As I peered over the top of the amp into the nexus of wires below, a great
feeling of shame came over me. Earlier in the morning, in all the confusion
trying to find the problem with the feedline, I had switched out cables leading
from the exciter to the amplifier. I shuddered. Could it be? Had I put them back
in backwards? No… I couldn't have done anything that boneheaded, could I?
Well, yes, Peter, that's exactly what you did. Face it! That would explain the
>10:1 reading through the amp's SWR meter, but 1:1 at the rig's meter. The
power was running backward through the amp's SWR bridge, so it measured as
infinite!

OK, I'm an idiot, but what about the amp? Could it be that I didn't blow
anything and the amp was OK? I took the plug off the standby amp's power cord
and put it back on the main amp's power cord, plugged the amp in and turned it
on. After it warmed up, my theory proved correct: yes, I was a complete idiot.
I had grabbed the wrong coax ends and had connected the amplifier BACKWARDS! I
was ready for the chicken farm. This was embarrassing, and I realized I better
not ever tell anyone about it, especially any other hams. Yes, and I also
resolved to send back my ham license - but after the contest was over.
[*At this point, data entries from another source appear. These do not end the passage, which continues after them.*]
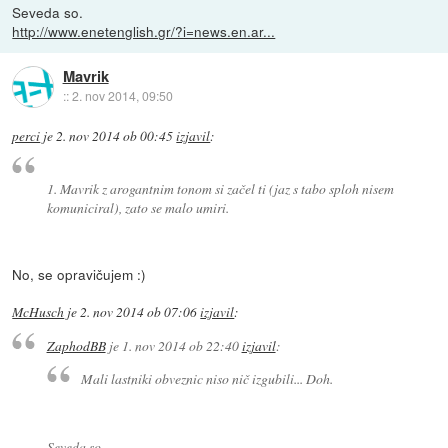
Seveda so.
http://www.enetenglish.gr/?i=news.en.ar...
Mavrik
::
2. nov 2014, 09:50
perci
je
2. nov 2014 ob 00:45
izjavil
:
1. Mavrik z arogantnim tonom si začel ti (jaz s tabo sploh nisem
komuniciral), zato se malo umiri.
No, se opravičujem :)
McHusch
je
2. nov 2014 ob 07:06
izjavil
:
ZaphodBB
je
1. nov 2014 ob 22:40
izjavil
:
Mali lastniki obveznic niso nič izgubili... Doh.
Seveda so.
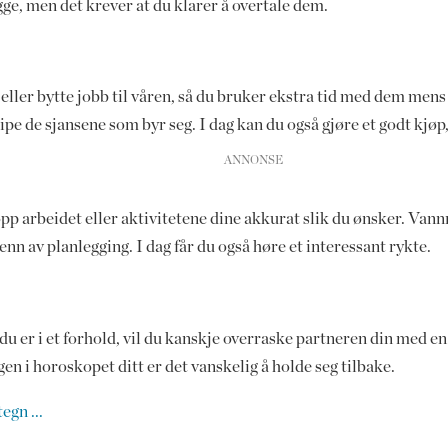
egge, men det krever at du klarer å overtale dem.
e eller bytte jobb til våren, så du bruker ekstra tid med dem mens
gripe de sjansene som byr seg. I dag kan du også gjøre et godt kjøp
opp arbeidet eller aktivitetene dine akkurat slik du ønsker. Van
n av planlegging. I dag får du også høre et interessant rykte.
u er i et forhold, vil du kanskje overraske partneren din med en
n i horoskopet ditt er det vanskelig å holde seg tilbake.
egn ...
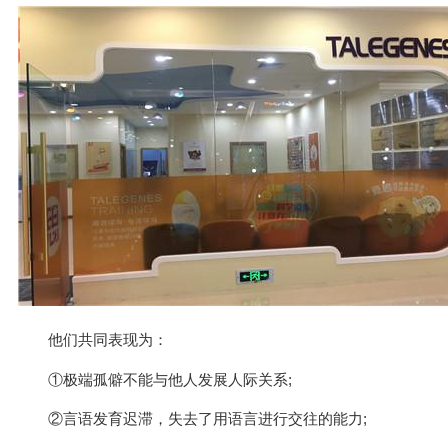
他们共同表现为：
①极端孤僻不能与他人发展人际关系;
②言语发育迟滞，失去了用语言进行交往的能力;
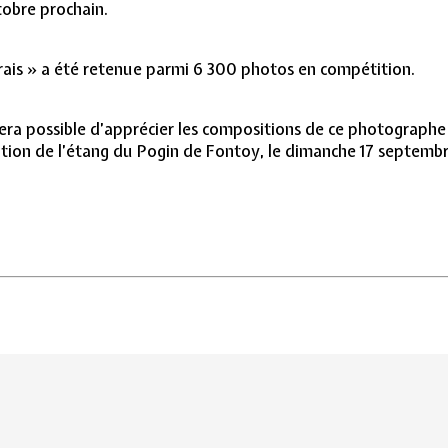
tobre prochain.
ais » a été retenue parmi 6 300 photos en compétition.
sera possible d’apprécier les compositions de ce photographe
tion de l’étang du Pogin de Fontoy, le dimanche 17 septembre 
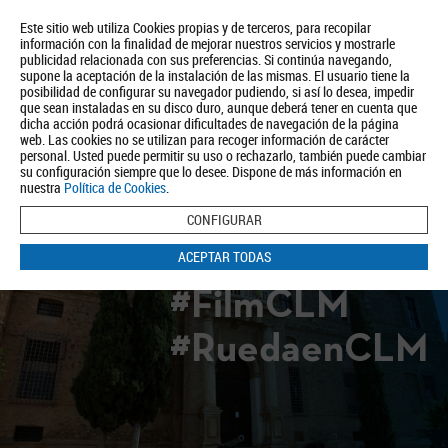
Este sitio web utiliza Cookies propias y de terceros, para recopilar
información con la finalidad de mejorar nuestros servicios y mostrarle
publicidad relacionada con sus preferencias. Si continúa navegando,
supone la aceptación de la instalación de las mismas. El usuario tiene la
posibilidad de configurar su navegador pudiendo, si así lo desea, impedir
que sean instaladas en su disco duro, aunque deberá tener en cuenta que
dicha acción podrá ocasionar dificultades de navegación de la página
Quiénes somos
Turismo
Política de Privacidad
Aviso Legal
web. Las cookies no se utilizan para recoger información de carácter
Política de Cookies
personal. Usted puede permitir su uso o rechazarlo, también puede cambiar
su configuración siempre que lo desee. Dispone de más información en
BUSCAR
nuestra
Política de Cookies
.
CONFIGURAR
ACEPTAR TODAS
#FilmCLM
#RuedaenCLM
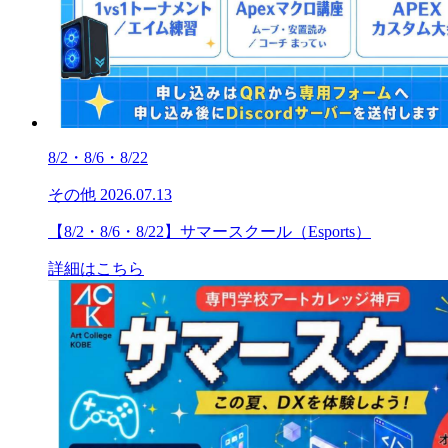
8/2・8/6・8/22
その他
2026.07.13
【8/2・8/6・8/22】サマースクール（Esports）
詳細はこちら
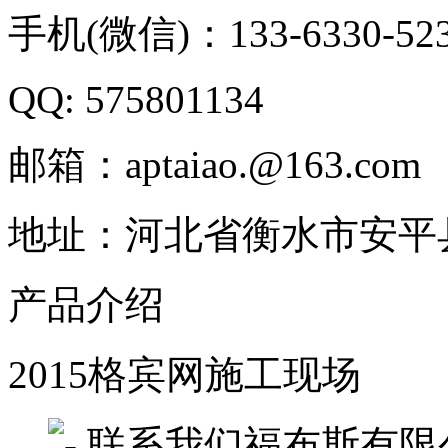
手机(微信)：133-6330-52
QQ: 575801134
邮箱：aptaiao.@163.com
地址：河北省衡水市安平
产品介绍
2015格宾网施工现场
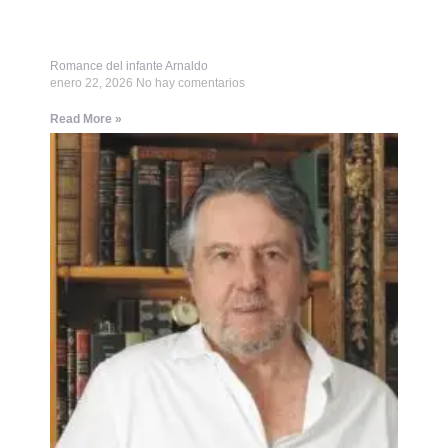
Romance del infante Arnaldo
enero 22, 2026
No hay comentarios
Read More »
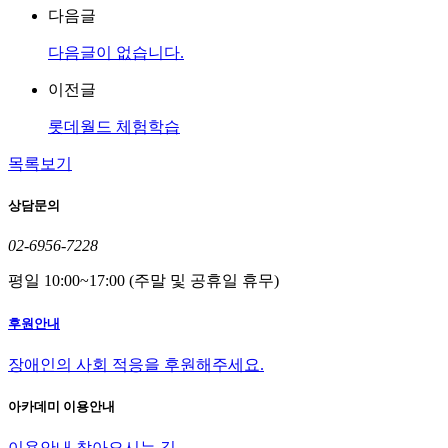
다음글
다음글이 없습니다.
이전글
롯데월드 체험학습
목록보기
상담문의
02-6956-7228
평일 10:00~17:00 (주말 및 공휴일 휴무)
후원안내
장애인의 사회 적응을 후원해주세요.
아카데미 이용안내
이용안내
찾아오시는 길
So now, the only thing left to worry about was if the mini-coax would handle a
KW at 21 Mhz. Would it?

It did. I was back on the air, but through a combination of bad luck,
primordial ice, the Cable Police and stupid mistakes I had lost or at least
impaired 2 to 4 hours of prime running time. My hopes of doing as well as I had
hoped were gone, and I asked myself if there was any point in continuing - after
all, I had lost the year before by the thinnest of margins - and perhaps doing
the rest of the contest, even if there was no hope of winning, would mean
questioning my sanity. I quickly remembered that I had no sanity, so I didn't
have to worry about that, but then again, maybe I should be at least a little
worried about myself from a more basic point of view. After all, what WAS this
ham nut doing, running around like a lunatic on the morning of the first day of
Daylight Savings Time, when he should be fast asleep in bed like the rest of
America, after a really bad first day?

Well, perhaps Steve McQueen's character in the classic film "The Thomas
Crowne Affair" said it best. During a friendly game of golf, he gets stuck
in a sand trap, and it looks like his game is lost. But instead of quitting, he
bets his golf partner $2000 that he can do the near-hopeless shot - twice - and
salvage his golf game. But he fails to sink the putt, and loses the bet. His
golfing partner thinks he's crazy, and yells at him. "You're mad!" he
practically screams at McQueen, "Absolutely mad!" 

McQueen's character simply smiles back calmly and offers the perfect response:


"What else can we do on Sunday?"

And that's how I feel about it, although I call it Dupeday.